Тогда он меня ударил.
Удар был по-настоящему сильным. Я даже не покачнулся — так и бывает при сильных ударах, — но тело мое само захотело сползти на пол и улечься. Пришлось крепко ухватиться здоровой рукой за стойку и повиснуть на ней.
Мне показалось, что я оглох. Но это Нико прекратил петь.
Щерясь и топорща усы, он вклинился между мной и Гусевым.
— Знаешь, что это такое? — спросил он, тыча пальцем в свою заплатку на щеке. — Это — моя задница.
Гусев побледнел и выпрямился.
— Хочешь поцеловать меня в задницу? — спросил Нико.
— Не надо, Нико, — сказал я. — Господин майор уже уходит.

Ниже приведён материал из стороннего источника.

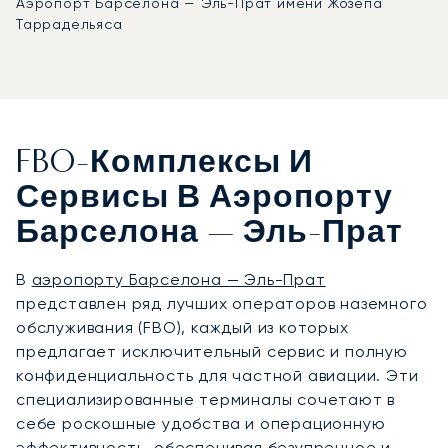
Аэропорт Барселона — Эль-Прат имени Жозепа
Таррадельяса
FBO-Комплексы И
Сервисы В Аэропорту
Барселона — Эль-Прат
В
аэропорту Барселона — Эль-Прат
представлен ряд лучших операторов наземного
обслуживания (FBO), каждый из которых
предлагает исключительный сервис и полную
конфиденциальность для частной авиации. Эти
специализированные терминалы сочетают в
себе роскошные удобства и операционную
эффективность, обеспечивая безупречное и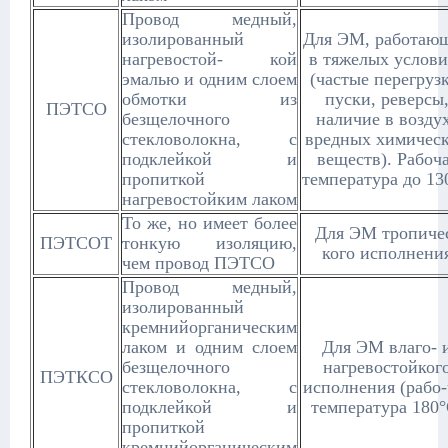
Провод медный,
изолированный
Для ЭМ, работаю
нагревостой- кой
в тяжелых услови
эмалью и одним слоем
(частые перегруз
обмотки из
пуски, реверсы
ПЭТСО
безщелочного
наличие в возду
стекловолокна, с
вредных химичес
подклейкой и
веществ). Рабоч
пропиткой
температура до 13
нагревостойким лаком
То же, но имеет более
Для ЭМ тропиче
ПЭТСОТ
тонкую изоляцию,
кого исполнени
чем провод ПЭТСО
Провод медный,
изолированный
кремнийорганическим
лаком и одним слоем
Для ЭМ влаго- 
безщелочного
нагревостойког
ПЭТКСО
стекловолокна, с
исполнения (рабо-
подклейкой и
температура 180°
пропиткой
кремнийорганическим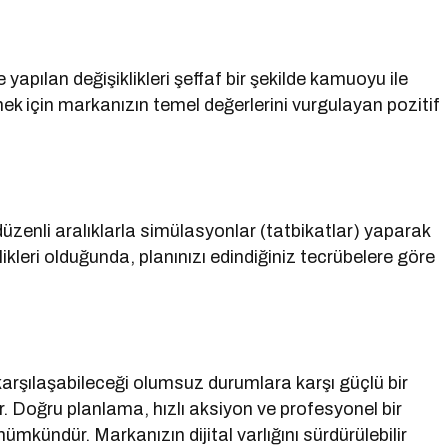
e yapılan değişiklikleri şeffaf bir şekilde kamuoyu ile
ek için markanızın temel değerlerini vurgulayan pozitif
e düzenli aralıklarla simülasyonlar (tatbikatlar) yaparak
ikleri olduğunda, planınızı edindiğiniz tecrübelere göre
 karşılaşabileceği olumsuz durumlara karşı güçlü bir
r. Doğru planlama, hızlı aksiyon ve profesyonel bir
mkündür. Markanızın dijital varlığını sürdürülebilir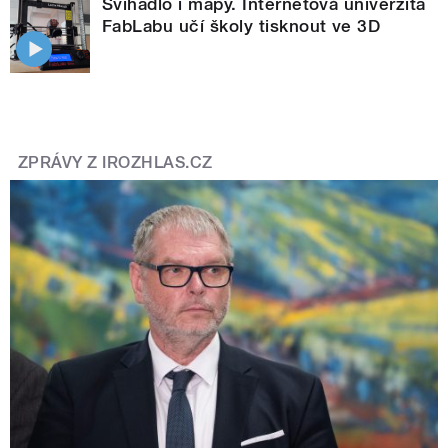
Švihadlo i mapy. Internetová univerzita
FabLabu učí školy tisknout ve 3D
ZPRÁVY Z IROZHLAS.CZ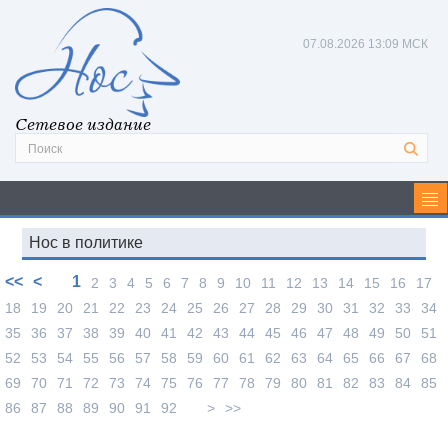
07.08.2026
13:09 МСК
Сетевое издание
Нос в политике
<<
<
1
2
3
4
5
6
7
8
9
10
11
12
13
14
15
16
17
18
19
20
21
22
23
24
25
26
27
28
29
30
31
32
33
34
35
36
37
38
39
40
41
42
43
44
45
46
47
48
49
50
51
52
53
54
55
56
57
58
59
60
61
62
63
64
65
66
67
68
69
70
71
72
73
74
75
76
77
78
79
80
81
82
83
84
85
86
87
88
89
90
91
92
>
>>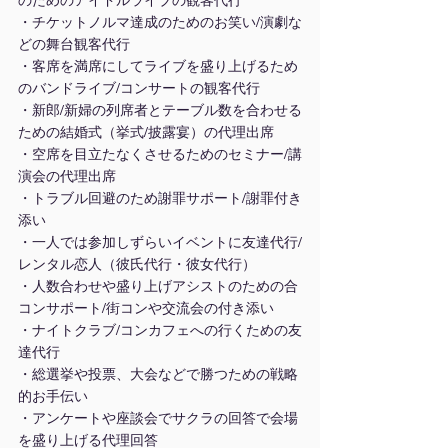
のためのアイドルライブの観客代行
・チケットノルマ達成のためのお笑い/演劇な
どの舞台観客代行
・客席を満席にしてライブを盛り上げるため
のバンドライブ/コンサートの観客代行
・新郎/新婦の列席者とテーブル数を合わせる
ための結婚式（挙式/披露宴）の代理出席
・空席を目立たなくさせるためのセミナー/講
演会の代理出席
・トラブル回避のため謝罪サポート/謝罪付き
添い
・一人では参加しずらいイベントに友達代行/
レンタル恋人（彼氏代行・彼女代行）
・人数合わせや盛り上げアシストのための合
コンサポート/街コンや交流会の付き添い
・ナイトクラブ/コンカフェへの行くための友
達代行
・総選挙や投票、大会などで勝つための戦略
的お手伝い
・アンケートや座談会でサクラの回答で会場
を盛り上げる代理回答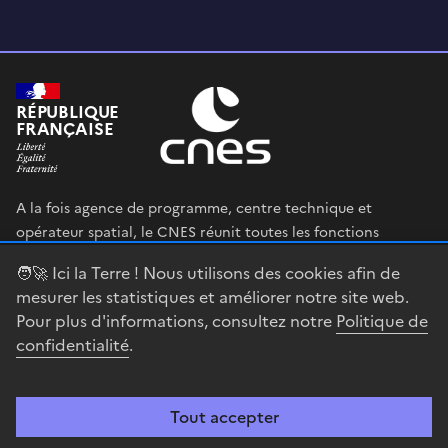
RÉPUBLIQUE
FRANÇAISE
A la fois agence de programme, centre technique et
opérateur spatial, le CNES réunit toutes les fonctions
permettant au gouvernement français de définir et mettre
🧑‍🚀 Ici la Terre ! Nous utilisons des cookies afin de
en œuvre sa stratégie spatiale.
mesurer les statistiques et améliorer notre site web.
Pour plus d'informations, consultez notre
Politique de
legifrance.gouv.fr
gouvernement.fr
confidentialité
.
service-public.fr
data.gouv.fr
Tout accepter
Accessibilité : partiellement conforme
Mentions légales
Politique de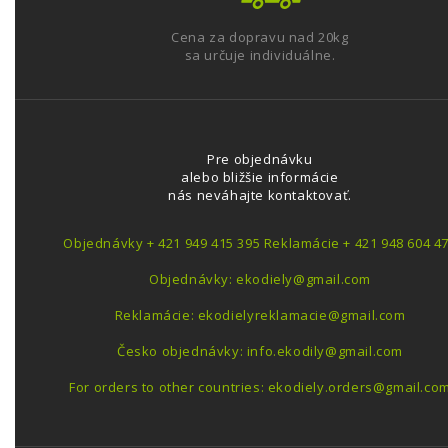
Cena za dopravu nad 20kg
sa určuje individuálne.
Pre objednávku
alebo bližšie informácie
nás neváhajte kontaktovať.
Objednávky + 421 949 415 395 Reklamácie + 421 948 604 4
Objednávky: ekodiely@gmail.com
Reklamácie: ekodielyreklamacie@gmail.com
Česko objednávky: info.ekodily@gmail.com
For orders to other countries: ekodiely.orders@gmail.co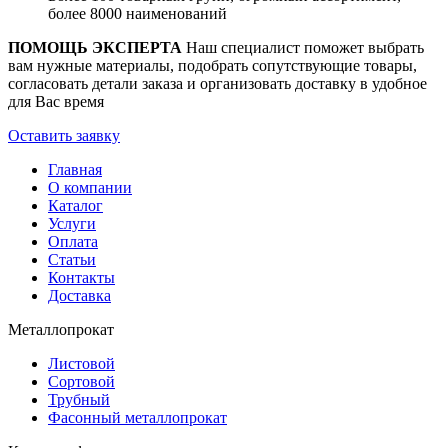
более 8000 наименований
ПОМОЩЬ ЭКСПЕРТА
Наш специалист поможет выбрать
вам нужные материалы, подобрать сопутствующие товары,
согласовать детали заказа и организовать доставку в удобное
для Вас время
Оставить заявку
Главная
О компании
Каталог
Услуги
Оплата
Статьи
Контакты
Доставка
Металлопрокат
Листовой
Сортовой
Трубный
Фасонный металлопрокат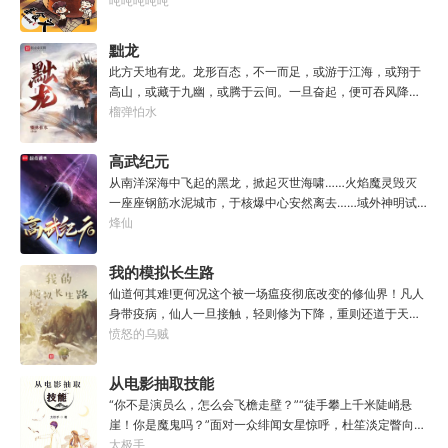
调馅（高级）：您的调馅水平已击败全国100%的早餐店师
吨吨吨吨吨
傅（0/100000）……评价：一个初出茅庐的新手］踏进食堂
的那一刻，美食文主角迎来了他加载成功的系统。秦淮：美
黜龙
食文，早说呀，这个他熟！后来——秦淮发现这好像不是个
此方天地有龙。龙形百态，不一而足，或游于江海，或翔于
单纯的美食文系统。好像还加了些奇奇怪怪的东西。连带着
高山，或藏于九幽，或腾于云间。一旦奋起，便可吞风降
他看邻居、朋友、客人、员工都不太像人……不过没事。遇
雪，引江划河，落雷喷火，分山避海。此处人间也有龙。人
榴弹怕水
事不决，先吃一口！.游戏说明：1.本游戏自由度极高，请玩
中之龙，胸怀大志，腹有良谋，有包藏宇宙之机，吞吐天地
家自行探索。2.本游戏不会干预玩家的任何选择，请玩家努
之志。一时机发，便可翻云覆雨，决势分野，定鼎问道，证
高武纪元
力解锁图鉴。3.一切解释归游戏所有。
位成龙。作为一个迷路的穿越者，张行一开始也想成龙，但
从南洋深海中飞起的黑龙，掀起灭世海啸……火焰魔灵毁灭
后来，他发现这个行当卷的太厉害了，就决定改行，去黜落
一座座钢筋水泥城市，于核爆中心安然离去……域外神明试
群龙。所谓行尽天下路，使天地处处通，黜遍天下龙，使世
图统治整片星海……这是人类科技高度发达的未来世界。也
烽仙
间人人可为龙。
是掀起生命进化狂潮的高武纪元。即将高考的武道学生李
源，心怀能观想星海的奇异神宫，在这个世界艰难前行。多
我的模拟长生路
年以后。“我现在的飞行速度是122682米/每秒，力量爆发
仙道何其难!更何况这个被一场瘟疫彻底改变的修仙界！凡人
是……”李源在距蓝星表层约180公里的大气层中极速飞行，
身带疫病，仙人一旦接触，轻则修为下降，重则还道于天，
冰冷眸子盯着昏暗虚空尽头那条形似神话传说中神龙的庞然
于是仙凡永隔；仙法不可同修，整个修仙界成为了一个巨大
愤怒的乌贼
大物：“你，应该是所有入侵半神生命体中最强的一个
的黑暗森林；……李凡穿越而来，虽有雄心万丈，却只能于
了。”“只可惜，现在的我，可以称之为……武神！”
凡尘中打滚，蹉跎一生。好在临终之时终于觉醒异宝，能够
从电影抽取技能
化真为假，将真实的人生转为黄粱一梦，重回刚穿越之时！
“你不是演员么，怎么会飞檐走壁？”“徒手攀上千米陡峭悬
于是，李凡开始了他的漫漫长生路！第二世，李凡历时五十
崖！你是魔鬼吗？”面对一众绯闻女星惊呼，杜笙淡定瞥向从
载终权倾天下，但却遍寻世间而不见仙踪。只在人生的末尾
影片中获得的绝技：【龙象般若功（紫）：十龙十象之力，
太极手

Гусев с неподвижным лицом направился к дверям, постоял там несколько секунд, рассмеялся деревянно и вышел.
— Это из-за Анны? — спросил Нико.
— Да нет, что ты, — сказал я.
— Надо было ему врезать, а?
— Зачем?
— Ну как знаешь. Между прочим, мы утром прибываем.
— До утра еще долго.
— Хотите приложить лед? — спросил бармен.